I wonder where comes to mind when you think of the great pilgrimage sites - you know, those places that many Christians long to go to in the hope and expectation that they will discover God afresh when they arrive: Jerusalem, Rome, Santiago, Holy Island, Iona, Canterbury, perhaps, or maybe even Walsingham? Well, one place you probably wouldn’t think of is Emmaus, for, in the words of that great 1980s rock song, to walk the road to Emmaus really was to walk the ‘road to nowhere.’
Emmaus was a place of no significance whatsoever; politically, civically, religiously. Emmaus was not a place where you went in the firm hope and expectation of encountering God. Emmaus was boring, it was bland, and it was banal. It was a place that seemed to have been left behind; a place that had no real sense of identity and offered little in the way of hope or beauty. Can you think of somewhere you just dread having to visit – somewhere which is at the very end of your ‘road to nowhere?’ If you can, you have found your imaginary Emmaus.
And yet, it is on the ‘road to nowhere’ that Jesus, wondrously, pitches up and walks alongside Cleopas and his unnamed friend. And this is interesting for who on earth might you think was Cleopas, and who was he walking with? The message seems to be clear: Jesus is perfectly able to pitch up and walk alongside us, each and every one of us, whoever we are, even when we might feel that ‘we’re on a road to nowhere.’ All we need do is to be open to the possibility. In fact, I would go further and say that sometimes all we need to do is stop trying too hard to find God and simply let him find us.

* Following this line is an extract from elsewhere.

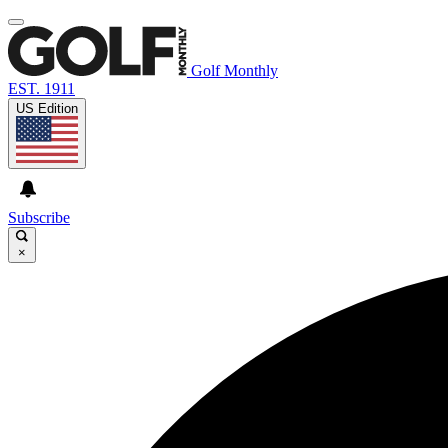
Golf Monthly
EST. 1911
US Edition
Subscribe
×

Now please don’t get me wrong: I love the great cathedrals and parish churches. I love our parish churches. I am also sad that I will not be able to get to Santiago, as planned, this year. But one of the messages from today’s gospel reading is surely this:
‘Do not despair when you can’t see the road ahead, and when all feels uncertain, and when you can’t sense God walking alongside you, for God really is perfectly capable of meeting us when we think and believe ‘We’re on the Road to Nowhere.’
God, you see, cannot be contained. God cannot be locked away in those special places we so like to visit – although He is surely there too – God is in the words of a song we sing at Great Horwood School - ‘everywhere;’ that is why I will begin the words for the Liturgy of the Eucharist by saying ‘the Lord is Here,’ and you will respond, and let’s this week do it with real gusto, ‘His Spirit is with us.’ You see, we are not actually ‘on the road to nowhere.’ We might not have a particularly good road map or strategy for the way ahead. We might even feel lost and anxious, but the reality – the divine reality – is simply this - that ‘The Lord is with us,’ and even in these strangest of times, he desires nothing more than to walk with us and feed us through both word and sacrament.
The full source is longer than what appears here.